最初に、これらの2つの検定法を利用して溶出溶媒自身の細胞に対する毒性・障害性を評価した。試験した溶出溶媒は蒸留水を除くエタノール・エタノール/エーテル混液(1:1)・エーテルの3種類の溶媒であった。添加する溶媒は最終濃度が各々10%、1%、0.5%となるように細胞の培養液あるいはリン酸緩衝食塩水(PBS、pH7.4)の中に静かに加えた。その後はプロトコールに従い、吸光度を測定した。
【実験結果および考察】
最初に、LDH試験を行ったプレートの代表例の写真を示す(図3)。この写真は3-エチルアニリンを添加した人工海水をカラムに通した後、溶出・濃縮した画分をNRK細胞の培養プレート(24ウェル)に添加して反応させたものである。きちんと手順を守って試験が行った場合、その他の化学物質でも同様に各々の画分特有の変化が認められた。
LDH試験の原理は以下の通りである。
培養細胞を用いた実験系において、毒性成分などの作用によって細胞膜が障害を受けた結果、細胞中のLDHが培養上清に漏出する。
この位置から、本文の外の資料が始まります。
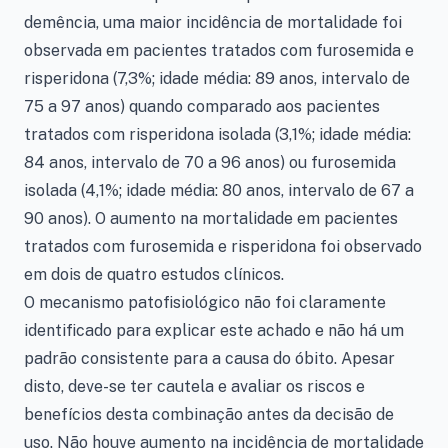
demência, uma maior incidência de mortalidade foi
observada em pacientes tratados com furosemida e
risperidona (7,3%; idade média: 89 anos, intervalo de
75 a 97 anos) quando comparado aos pacientes
tratados com risperidona isolada (3,1%; idade média:
84 anos, intervalo de 70 a 96 anos) ou furosemida
isolada (4,1%; idade média: 80 anos, intervalo de 67 a
90 anos). O aumento na mortalidade em pacientes
tratados com furosemida e risperidona foi observado
em dois de quatro estudos clínicos.
O mecanismo patofisiológico não foi claramente
identificado para explicar este achado e não há um
padrão consistente para a causa do óbito. Apesar
disto, deve-se ter cautela e avaliar os riscos e
benefícios desta combinação antes da decisão de
uso. Não houve aumento na incidência de mortalidade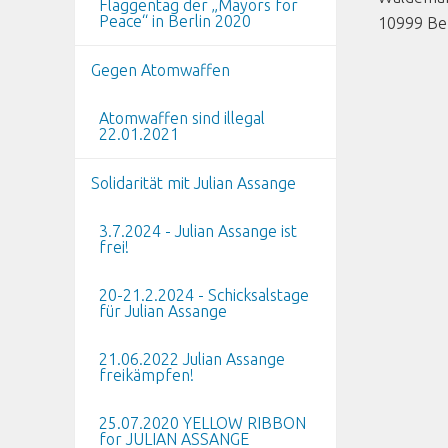
Flaggentag der „Mayors for
Peace“ in Berlin 2020
10999
Be
Gegen Atomwaffen
Atomwaffen sind illegal
22.01.2021
Solidarität mit Julian Assange
3.7.2024 - Julian Assange ist
frei!
20-21.2.2024 - Schicksalstage
für Julian Assange
21.06.2022 Julian Assange
freikämpfen!
25.07.2020 YELLOW RIBBON
for JULIAN ASSANGE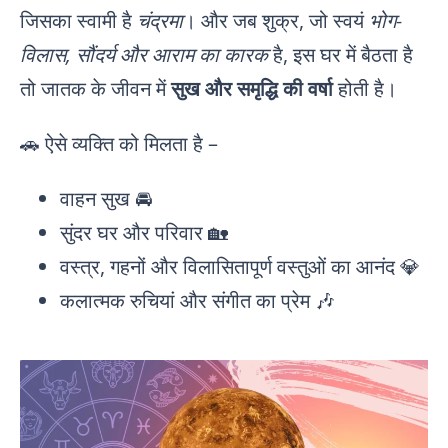
जिसका स्वामी है
चंद्रमा
। और जब शुक्र, जो स्वयं
भोग-
विलास, सौंदर्य और आराम का कारक
है, इस घर में बैठता है
तो जातक के जीवन में
सुख और समृद्धि की वर्षा
होती है।
🚗 ऐसे व्यक्ति को मिलता है –
वाहन सुख 🚘
सुंदर घर और परिवार 🏡
वस्त्र, गहनों और विलासितापूर्ण वस्तुओं का आनंद 💎
कलात्मक रुचियां और संगीत का प्रेम 🎶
このLDHを含む上清に基質と補酵素を加えてLDHの酵素反応を誘起した時、同時に添加したニトロブルーテトラゾリウムという物質が還元されてフォルマザンという物質に変化する反応を利用している。ニトロブルーテトラゾリウムは薄い黄色を呈色しているのに対し、反応の結果生成したフォルマザンは青紫色を呈することから、視覚的にもLDHの酵素反応が起こったことが確認できる。すなわち、上清に酵素が多く存在すれば(酵素活性が高ければ)青紫色が濃くなり、逆に反応がみられなければ淡い色になるからである。そして、この青紫色の反応物の生成量は、ふつうの細胞が含む程度のLDHの場合、酵素活性の高さに比例する。従って、定量的な測定が可能となる。